In our personal lives we often project desired events out into the future as well. “I’ll lose weight after the holidays.” “I’ll be free of this job once I have enough money to retire.” These type of statements make joy very conditional, in essence they are saying: “I must suffer now to enjoy later.” Or in the case of the first one: “I’ll enjoy now, but I must pay the price later.” Anytime you find yourself projecting this need to suffer in relation to something you enjoy, it’s an excellent place to not only release limiting beliefs, but to examine your own sense of self worth and self appreciation. Are you loving yourself during these times? Or are you judging yourself as guilty for feeling joy, and therefore need some form of punishment in order to restore your balance? Are you allowing yourself to have exactly what you want NOW or are you basing what you want on your experience of limitation in the PAST?
When you accept that you really only live in the NOW moment, you learn to release any conditions upon your joy. As a conscious creator you know that eating a piece of chocolate will only make you fat if you believe it will. If you release that belief, then you are free to enjoy that chocolate, and if you are centered in your own state of joy, there is no need to judge yourself guilty for doing anything that gives you pleasure.
As stated earlier, there really is no past or future, only NOW. If you believe in guilt and punishment then you create the circumstances for that punishment at the same moment in which you are doing the guilty action.
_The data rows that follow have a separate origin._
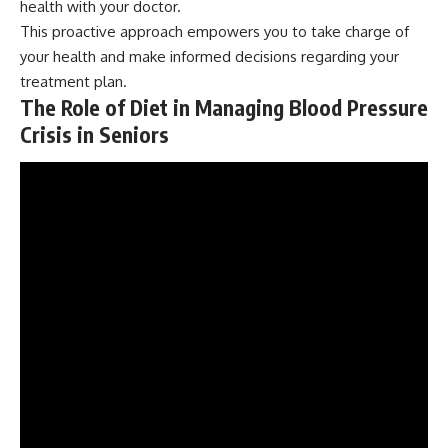
health with your doctor.
This proactive approach empowers you to take charge of
your health and make informed decisions regarding your
treatment plan.
The Role of Diet in Managing Blood Pressure
Crisis in Seniors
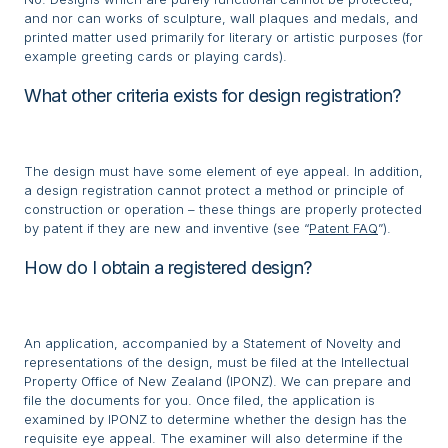
and nor can works of sculpture, wall plaques and medals, and
printed matter used primarily for literary or artistic purposes (for
example greeting cards or playing cards).
What other criteria exists for design registration?
The design must have some element of eye appeal. In addition,
a design registration cannot protect a method or principle of
construction or operation – these things are properly protected
by patent if they are new and inventive (see “
Patent FAQ
”).
How do I obtain a registered design?
An application, accompanied by a Statement of Novelty and
representations of the design, must be filed at the Intellectual
Property Office of New Zealand (IPONZ). We can prepare and
file the documents for you. Once filed, the application is
examined by IPONZ to determine whether the design has the
requisite eye appeal. The examiner will also determine if the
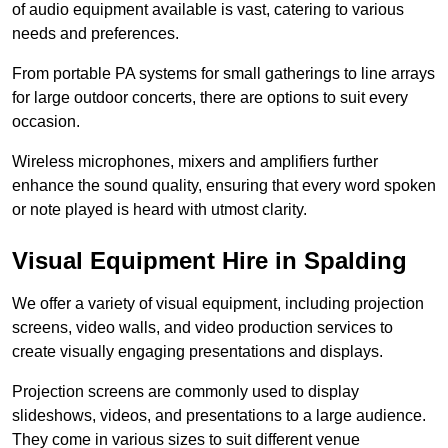
of audio equipment available is vast, catering to various
needs and preferences.
From portable PA systems for small gatherings to line arrays
for large outdoor concerts, there are options to suit every
occasion.
Wireless microphones, mixers and amplifiers further
enhance the sound quality, ensuring that every word spoken
or note played is heard with utmost clarity.
Visual Equipment Hire in Spalding
We offer a variety of visual equipment, including projection
screens, video walls, and video production services to
create visually engaging presentations and displays.
Projection screens are commonly used to display
slideshows, videos, and presentations to a large audience.
They come in various sizes to suit different venue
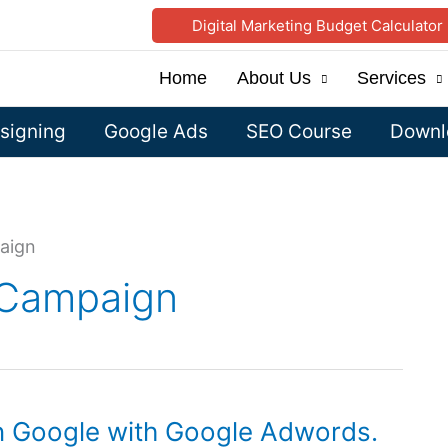
Digital Marketing Budget Calculator
Home
About Us
Services
signing
Google Ads
SEO Course
Downlo
aign
 Campaign
on Google with Google Adwords.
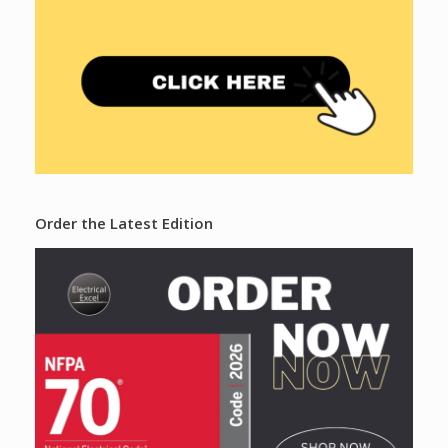
Order the Latest Edition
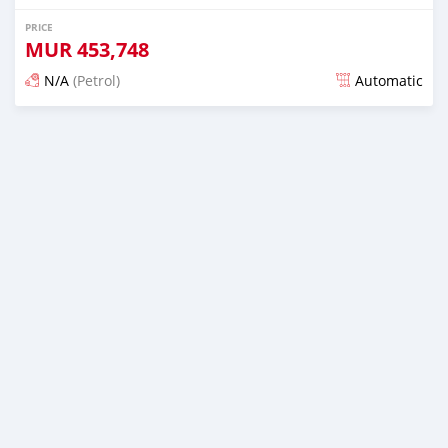
PRICE
MUR
453,748
N/A
(Petrol)
Automatic
Posted almost 6 years ago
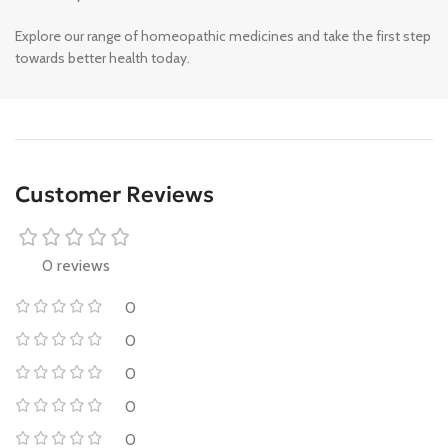
Explore our range of homeopathic medicines and take the first step
towards better health today.
Customer Reviews
0 reviews
0
0
0
0
0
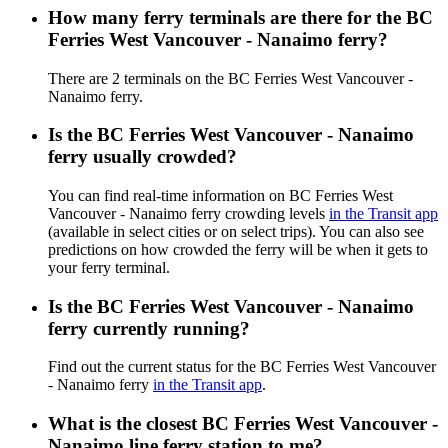
How many ferry terminals are there for the BC
Ferries West Vancouver - Nanaimo ferry?
There are 2 terminals on the BC Ferries West Vancouver -
Nanaimo ferry.
Is the BC Ferries West Vancouver - Nanaimo
ferry usually crowded?
You can find real-time information on BC Ferries West
Vancouver - Nanaimo ferry crowding levels
in the Transit app
(available in select cities or on select trips). You can also see
predictions on how crowded the ferry will be when it gets to
your ferry terminal.
Is the BC Ferries West Vancouver - Nanaimo
ferry currently running?
Find out the current status for the BC Ferries West Vancouver
- Nanaimo ferry
in the Transit app
.
What is the closest BC Ferries West Vancouver -
Nanaimo line ferry station to me?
That punishment might not manifest immediately, and can take any number of forms, but as long as you believe in the duality, the cause and effect conditionality, you will create it.
When you begin to really love yourself, and see everything through a lens of love, you see in terms of unity instead of duality. You can see the connections between seemingly unrelated events, and synchronicities just seem to make sense as the new norm. You can see how duality is a struggle of opposites, forces balance each other by struggling in opposition. Whether you label them “good and evil” or “ego and inner being” or “order and chaos” the result is always the same, you are focusing your energy in opposition to yourself, rather than toward fulfilling your desires. This has the same effect as pressing the gas at the same time you are pressing the brake in your automobile – lots of energy and effort, little or no movement or results. As a simple exercise, push your hands against each other as hard as you can for several seconds. Feel how tiring that is? When you believe in duality and take action within that framework, that is where your energy is going every moment.
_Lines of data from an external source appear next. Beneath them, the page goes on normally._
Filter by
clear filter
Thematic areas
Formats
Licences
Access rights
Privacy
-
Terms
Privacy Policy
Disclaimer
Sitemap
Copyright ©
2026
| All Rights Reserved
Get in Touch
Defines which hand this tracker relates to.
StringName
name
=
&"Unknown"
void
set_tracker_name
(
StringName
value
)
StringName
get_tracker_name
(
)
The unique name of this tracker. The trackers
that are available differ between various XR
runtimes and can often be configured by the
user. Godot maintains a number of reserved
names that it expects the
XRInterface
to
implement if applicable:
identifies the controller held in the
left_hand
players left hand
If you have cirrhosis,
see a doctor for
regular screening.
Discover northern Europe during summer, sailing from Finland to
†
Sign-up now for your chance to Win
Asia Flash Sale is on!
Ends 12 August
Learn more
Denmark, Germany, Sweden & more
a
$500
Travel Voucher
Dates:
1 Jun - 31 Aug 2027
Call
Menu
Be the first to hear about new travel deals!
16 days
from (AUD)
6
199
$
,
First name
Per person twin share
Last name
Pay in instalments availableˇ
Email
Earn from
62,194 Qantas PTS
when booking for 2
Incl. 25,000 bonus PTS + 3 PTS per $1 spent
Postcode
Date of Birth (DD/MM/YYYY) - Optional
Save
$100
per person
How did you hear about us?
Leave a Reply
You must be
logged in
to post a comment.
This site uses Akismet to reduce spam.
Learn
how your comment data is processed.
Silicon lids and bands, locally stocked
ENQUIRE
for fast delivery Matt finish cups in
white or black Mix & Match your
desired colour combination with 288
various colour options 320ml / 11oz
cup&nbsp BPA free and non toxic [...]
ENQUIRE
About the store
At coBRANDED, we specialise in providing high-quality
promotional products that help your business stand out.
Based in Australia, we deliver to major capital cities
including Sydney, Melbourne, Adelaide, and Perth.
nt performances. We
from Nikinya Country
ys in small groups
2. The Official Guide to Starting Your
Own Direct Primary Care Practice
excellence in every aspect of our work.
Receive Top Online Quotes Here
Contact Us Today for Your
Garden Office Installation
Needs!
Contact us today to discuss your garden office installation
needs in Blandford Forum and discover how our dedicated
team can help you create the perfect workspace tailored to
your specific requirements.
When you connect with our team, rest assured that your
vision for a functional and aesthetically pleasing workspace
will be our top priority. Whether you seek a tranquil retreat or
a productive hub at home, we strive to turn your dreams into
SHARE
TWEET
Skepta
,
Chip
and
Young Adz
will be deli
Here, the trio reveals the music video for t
How do you stop believing in duality? Choice, and self love. Behind every seeming duality is a uniting truth – open yourself to seeing and understanding that truth. Accept that all of you is worthy of love, that you are a wonderful loving being NO MATTER WHAT YOU “THINK.” Let any resistance come up, and gently remove it. Let love encompass it and flow around it the way a river flows around a stone, slowly eroding it until the current carries it away.
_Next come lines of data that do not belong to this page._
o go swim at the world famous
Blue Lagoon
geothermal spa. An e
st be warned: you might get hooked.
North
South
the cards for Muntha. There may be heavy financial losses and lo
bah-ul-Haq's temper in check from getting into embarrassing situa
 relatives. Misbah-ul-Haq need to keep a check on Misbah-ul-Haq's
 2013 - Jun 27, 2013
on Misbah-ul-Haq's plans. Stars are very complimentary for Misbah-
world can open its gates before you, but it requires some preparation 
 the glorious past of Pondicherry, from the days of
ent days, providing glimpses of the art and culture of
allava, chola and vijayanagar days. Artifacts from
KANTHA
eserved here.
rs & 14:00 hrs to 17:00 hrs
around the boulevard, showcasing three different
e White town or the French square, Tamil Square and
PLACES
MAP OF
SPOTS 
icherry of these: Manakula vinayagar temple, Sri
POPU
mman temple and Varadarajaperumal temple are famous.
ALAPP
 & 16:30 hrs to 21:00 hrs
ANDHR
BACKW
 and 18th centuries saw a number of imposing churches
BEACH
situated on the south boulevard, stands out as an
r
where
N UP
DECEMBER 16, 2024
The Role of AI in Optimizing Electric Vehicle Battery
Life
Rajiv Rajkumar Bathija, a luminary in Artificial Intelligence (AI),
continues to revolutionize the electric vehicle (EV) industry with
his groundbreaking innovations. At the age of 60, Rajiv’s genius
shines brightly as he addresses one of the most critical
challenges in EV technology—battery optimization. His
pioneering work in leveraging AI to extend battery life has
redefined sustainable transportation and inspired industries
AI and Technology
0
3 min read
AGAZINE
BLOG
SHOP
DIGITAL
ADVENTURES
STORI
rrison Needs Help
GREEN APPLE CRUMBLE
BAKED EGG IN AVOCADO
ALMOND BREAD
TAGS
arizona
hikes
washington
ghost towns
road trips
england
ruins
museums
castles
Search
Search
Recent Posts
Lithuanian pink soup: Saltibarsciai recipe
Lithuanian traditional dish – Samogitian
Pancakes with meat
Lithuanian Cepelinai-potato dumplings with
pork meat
Homework: Write down everything that you appreciate about yourself. Re-read it, and let that sense of love and appreciation really stay with you for at least a few minutes – bask in it. Afterward, pay attention to any kind of resistance that may have come up during the exercise. You may notice this resistance as “negative” emotion. Write down whatever you felt and try to see it from the perspective of love.
This will be the last actual lesson, although we are going to have at least one more question and answer section which will be presented either tomorrow or on Tuesday – so get your questions to us if you have ’em! Both of us have completely enjoyed writing this class and really appreciate all the wonderful feedback we have recieved as well as the great questions. Thanks to everyone who shared this experience with us.